Les plannings sont établis de telle sorte que chacun puisse mener, autant que possible, une vie normale
Cette recherche de l’équilibre entre vie professionnelle et vie privée ne peut pourtant être satisfaite que si la forme physique est là. Demandez à un médecin urgentiste ce qu’il ressent à la fin d’une nuit de garde, à un opérateur obligé de rester sur le qui-vive pendant une nuit pour surveiller des machines d’une activité classée dangereuse ou à un routier dont le seul souci est de livrer la marchandise à temps ? Leur ennemi numéro un est le sommeil, source de fatigue qui, à la longue, nuit à la santé. En somme, pour éviter les ennuis, il est impératif de se plier à une bonne hygiène de vie, surtout pour ceux qui sont de service pendant la nuit ou soumis à des voyages répétitifs. Younes Mouhib recommande de ne pas outrepasser ses forces. «Il faut savoir adapter son travail à son rythme biologique. Pour commencer, il faut connaître son propre rythme, en détectant notamment les moments de force, pour caler son organisation de travail sur ce rythme». A condition d’être autonome, devrait-on ajouter.
A défaut, certains finissent par craquer et jeter l’éponge. Selon un ingénieur, «beaucoup de salariés affectés au travail de nuit demandent avec insistance leur réaffectation au bout de deux ans». Dans la pratique, les entreprises veillent à ne pas en arriver à cette extrêmité.
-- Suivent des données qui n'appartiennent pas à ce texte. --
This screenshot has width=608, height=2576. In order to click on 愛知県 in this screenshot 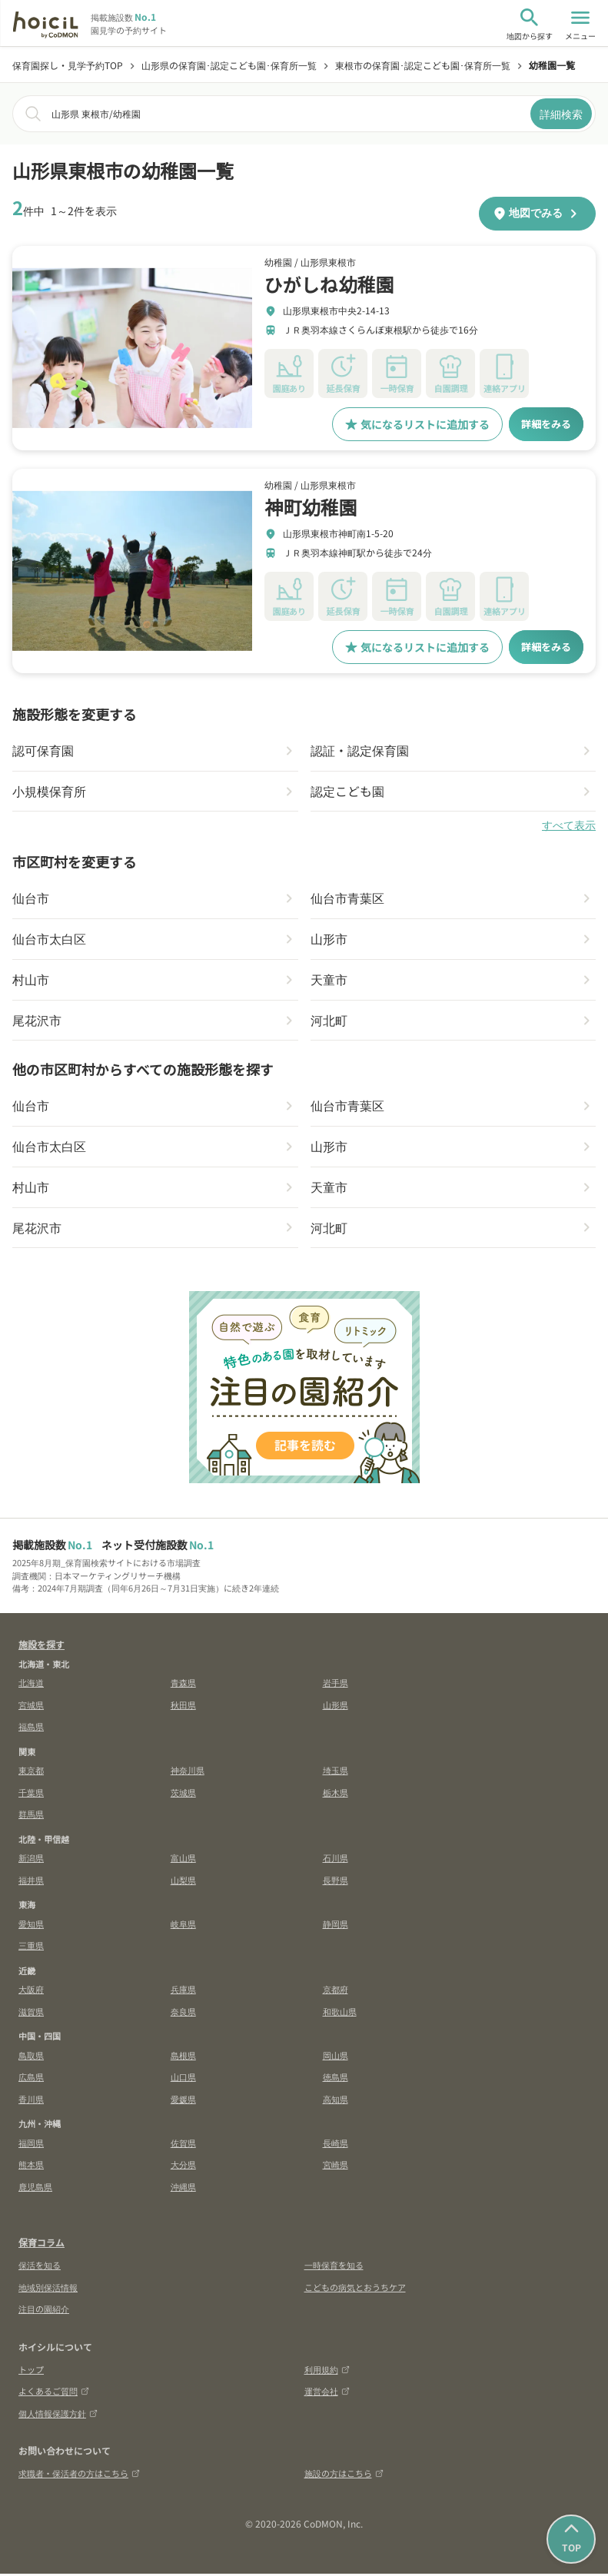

«De manière générale, les plannings sont établis de sorte que chacun puisse se reposer correctement et mêmer mener une vie normale», explique le DRH d’une entreprise de sécurité. Pour lui, il n’est pas question dans son entreprise de faire travailler de nuit un agent pendant deux semaines de suite.
De plus, les travailleurs de nuit doivent bénéficier d’une surveillance médicale renforcée afin que le médecin du travail puisse apprécier les conséquences éventuelles de la veille sur leur santé et leur sécurité (notamment en raison des modifications des rythmes chronobiologiques) ainsi que les répercussions sur leur vie sociale. Mais rien ne prouve que toutes les entreprises se plient à cette règle. Alors, mieux vaut ne pas abuser de ses forces et se prendre en charge soi-même pour sauvegarder sa santé et son équilibre familial.